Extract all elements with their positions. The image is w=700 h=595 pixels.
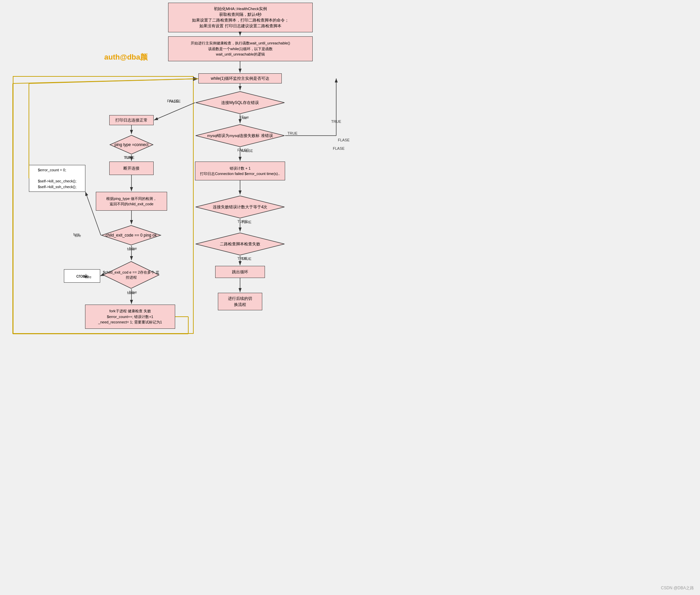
secondary-check-diamond: 二路检查脚本检查失败: [195, 232, 285, 256]
error-count-plus-text: 错误计数 + 1 打印日志Connection failed $error_co…: [200, 166, 280, 177]
ture-ping: TURE: [124, 155, 134, 160]
failover-box: 进行后续的切 换流程: [218, 293, 262, 310]
child-exit-zero-text: child_exit_code == 0 ping ok: [105, 232, 157, 238]
print-normal-box: 打印日志连接正常: [109, 115, 154, 125]
csdn-label: CSDN @DBA之路: [661, 585, 694, 591]
mysql-connect-error-text: 连接MySQL存在错误: [221, 100, 259, 106]
main-loop-start: 开始进行主实例健康检查，执行函数wait_until_unreachable()…: [168, 36, 313, 61]
error-count-plus-box: 错误计数 + 1 打印日志Connection failed $error_co…: [195, 162, 285, 180]
watermark: auth@dba颜: [104, 52, 148, 62]
false-std-below: FALSE: [241, 149, 253, 153]
while-box: while(1)循环监控主实例是否可达: [199, 74, 282, 83]
true-mysql-down: True: [241, 115, 249, 119]
error-count-box: $error_count = 0; $self->kill_sec_check(…: [29, 165, 85, 192]
true-upper-label: TRUE: [331, 119, 341, 123]
svg-line-40: [29, 79, 199, 83]
flase-right: FLASE: [338, 138, 350, 142]
child-exit-two-text: $child_exit_cod e == 2存在多个 监控进程: [102, 270, 160, 280]
ture-exit-two: ture: [83, 274, 89, 278]
ping-type-diamond: ping type =connect: [109, 135, 154, 155]
mysql-error-std-diamond: mysql错误为mysql连接失败标 准错误: [195, 124, 285, 147]
ture-exit-zero: ture: [74, 233, 81, 237]
ping-type-text: ping type =connect: [114, 142, 148, 148]
connect-fail-4-diamond: 连接失败错误计数大于等于4次: [195, 195, 285, 219]
while-box-text: while(1)循环监控主实例是否可达: [211, 75, 269, 81]
fork-fail-text: fork子进程 健康检查 失败 $error_count++; 错误计数+1 _…: [98, 308, 162, 325]
child-exit-code-box-text: 根据ping_type 做不同的检测， 返回不同的child_exit_code: [106, 196, 157, 207]
child-exit-code-box: 根据ping_type 做不同的检测， 返回不同的child_exit_code: [96, 192, 167, 211]
init-box: 初始化MHA::HealthCheck实例 获取检查间隔，默认4秒 如果设置了二…: [168, 3, 313, 32]
fork-fail-box: fork子进程 健康检查 失败 $error_count++; 错误计数+1 _…: [85, 305, 175, 329]
exit-loop-text: 跳出循环: [232, 269, 248, 275]
main-loop-text: 开始进行主实例健康检查，执行函数wait_until_unreachable()…: [191, 40, 290, 57]
flase-label: FLASE: [333, 146, 345, 150]
print-normal-text: 打印日志连接正常: [115, 117, 148, 123]
true-upper-right: TRUE: [287, 131, 298, 135]
svg-line-48: [13, 79, 199, 83]
child-exit-two-diamond: $child_exit_cod e == 2存在多个 监控进程: [102, 261, 160, 289]
false-exit-two: false: [129, 290, 137, 294]
false-exit-zero: false: [129, 246, 137, 250]
mysql-error-std-text: mysql错误为mysql连接失败标 准错误: [207, 133, 273, 138]
error-count-text: $error_count = 0; $self->kill_sec_check(…: [38, 167, 77, 190]
true-secondary: TRUE: [241, 257, 251, 261]
svg-line-33: [154, 103, 195, 120]
disconnect-box: 断开连接: [109, 162, 154, 175]
ture-connect-fail: TURE: [241, 220, 251, 224]
mysql-connect-error-diamond: 连接MySQL存在错误: [195, 91, 285, 114]
exit-loop-box: 跳出循环: [215, 266, 265, 278]
init-box-text: 初始化MHA::HealthCheck实例 获取检查间隔，默认4秒 如果设置了二…: [192, 6, 289, 29]
connect-fail-4-text: 连接失败错误计数大于等于4次: [213, 204, 268, 210]
failover-text: 进行后续的切 换流程: [228, 295, 252, 308]
false-mysql-connect: FALSE: [167, 99, 179, 103]
disconnect-text: 断开连接: [123, 165, 140, 171]
child-exit-zero-diamond: child_exit_code == 0 ping ok: [101, 225, 161, 246]
croak-box: croak: [64, 269, 100, 283]
secondary-check-text: 二路检查脚本检查失败: [220, 241, 260, 247]
svg-line-42: [100, 275, 102, 276]
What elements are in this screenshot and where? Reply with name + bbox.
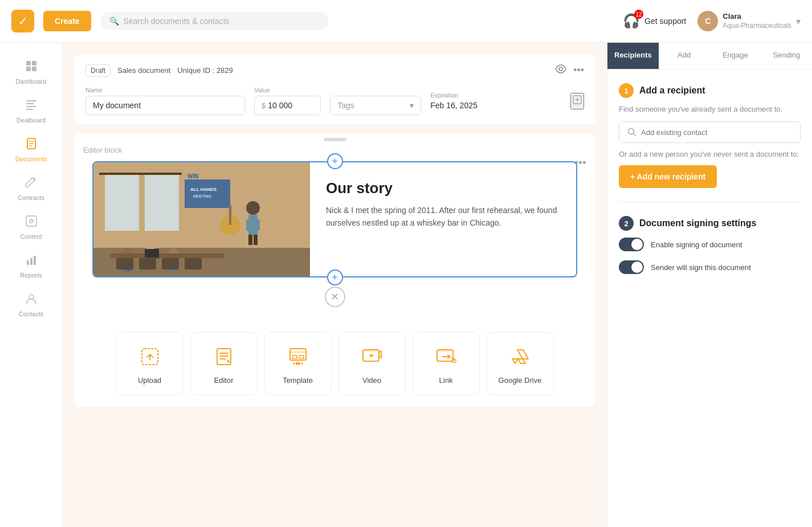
tags-select[interactable]: Tags ▾ [330,96,421,115]
enable-signing-toggle-row: Enable signing of document [619,238,801,251]
content-icon [25,215,38,231]
svg-text:MEETING: MEETING [193,194,211,198]
tags-field-group: Tags ▾ [330,87,421,115]
sidebar-item-label: Contacts [19,311,43,317]
svg-rect-51 [290,351,306,353]
app-logo: ✓ [11,10,34,32]
support-button[interactable]: 🎧 12 Get support [623,13,686,29]
tab-recipients[interactable]: Recipients [607,43,659,69]
document-meta: Draft Sales document Unique ID : 2829 ••… [85,63,584,77]
document-fields: Name Value $ Tags ▾ Expiration Feb 16, [85,87,584,115]
svg-rect-23 [185,179,230,208]
sidebar-item-label: Content [20,233,42,240]
svg-rect-44 [185,258,202,269]
top-navigation: ✓ Create 🔍 Search documents & contacts 🎧… [0,0,812,43]
scroll-handle [324,138,346,141]
sidebar-item-dealboard[interactable]: Dealboard [6,93,57,129]
svg-rect-0 [26,61,31,66]
block-type-template[interactable]: Template [264,332,332,395]
documents-icon [25,137,38,153]
add-recipient-desc: Find someone you've already sent a docum… [619,105,801,113]
sidebar-item-dashboard[interactable]: Dashboard [6,54,57,91]
user-menu[interactable]: C Clara Aqua-Pharmaceuticals ▾ [697,11,801,31]
close-overlay-button[interactable]: ✕ [325,287,345,307]
support-label: Get support [644,17,686,26]
main-content: Draft Sales document Unique ID : 2829 ••… [63,43,607,527]
svg-rect-28 [246,219,251,231]
sidebar-item-label: Reports [20,272,42,279]
sidebar-item-reports[interactable]: Reports [6,248,57,284]
user-company: Aqua-Pharmaceuticals [723,22,791,31]
svg-rect-20 [105,174,139,231]
value-label: Value [254,87,321,93]
search-recipient-icon [627,128,636,137]
block-type-google-drive-label: Google Drive [499,376,542,385]
svg-rect-46 [144,258,160,259]
sidebar-item-contacts[interactable]: Contacts [6,287,57,323]
tab-sending[interactable]: Sending [761,43,812,69]
svg-rect-30 [248,235,252,245]
tab-engage[interactable]: Engage [710,43,761,69]
sidebar-item-content[interactable]: Content [6,209,57,246]
document-actions: ••• [555,63,584,77]
document-unique-id: Unique ID : 2829 [177,66,233,75]
add-block-top-button[interactable]: + [327,153,343,169]
svg-rect-11 [27,260,29,265]
name-input[interactable] [85,96,245,115]
sidebar: Dashboard Dealboard Documents Contr [0,43,63,527]
block-type-editor-label: Editor [214,376,234,385]
tab-add[interactable]: Add [659,43,710,69]
enable-signing-toggle[interactable] [619,238,644,251]
content-block-wrapper: + [83,161,586,277]
value-input[interactable] [268,101,313,110]
tags-placeholder: Tags [337,101,354,110]
add-new-recipient-button[interactable]: + Add new recipient [619,165,717,188]
block-types-grid: Upload Editor [74,323,595,407]
svg-rect-31 [254,235,258,245]
create-button[interactable]: Create [43,11,91,31]
svg-point-10 [31,220,32,222]
more-options-button[interactable]: ••• [573,63,584,77]
expiration-field-group: Expiration Feb 16, 2025 [430,92,478,110]
svg-rect-3 [32,67,36,71]
sidebar-item-documents[interactable]: Documents [6,132,57,168]
search-bar[interactable]: 🔍 Search documents & contacts [100,12,328,30]
svg-rect-42 [139,258,156,269]
svg-rect-43 [162,258,179,269]
add-block-bottom-button[interactable]: + [327,269,343,285]
svg-rect-54 [296,362,300,365]
search-recipient-field[interactable] [619,121,801,143]
svg-rect-13 [34,256,36,265]
add-recipient-header: 1 Add a recipient [619,83,801,98]
svg-point-26 [246,201,260,215]
svg-rect-52 [292,356,297,358]
panel-tabs: Recipients Add Engage Sending [607,43,812,70]
tags-chevron-icon: ▾ [410,101,414,110]
contracts-icon [25,176,38,192]
value-field-group: Value $ [254,87,321,115]
block-type-editor[interactable]: Editor [190,332,258,395]
block-type-link-label: Link [439,376,453,385]
sidebar-item-label: Documents [15,156,47,162]
sender-sign-toggle[interactable] [619,260,644,274]
expiration-label: Expiration [430,92,478,99]
avatar: C [697,11,718,31]
block-type-video[interactable]: Video [338,332,406,395]
svg-point-15 [559,67,562,71]
editor-block-label: Editor block [83,146,122,154]
svg-marker-57 [370,354,374,357]
block-type-google-drive[interactable]: Google Drive [487,332,554,395]
enable-signing-label: Enable signing of document [651,240,742,249]
block-type-link[interactable]: Link [413,332,480,395]
right-panel: Recipients Add Engage Sending 1 Add a re… [607,43,812,527]
edit-button[interactable] [570,93,584,109]
sender-sign-toggle-row: Sender will sign this document [619,260,801,274]
svg-rect-59 [437,350,453,352]
preview-button[interactable] [555,63,566,77]
upload-icon [140,346,160,369]
svg-rect-22 [99,173,182,175]
sidebar-item-contracts[interactable]: Contracts [6,170,57,207]
panel-content: 1 Add a recipient Find someone you've al… [607,70,812,297]
add-existing-contact-input[interactable] [641,128,792,137]
block-type-upload[interactable]: Upload [116,332,183,395]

#### EXERCISE DETAILS
If a line of the data includes the word "main", it counts; give how many lines do, as a bare number.

#### OUTPUT FOR THIS EXERCISE
3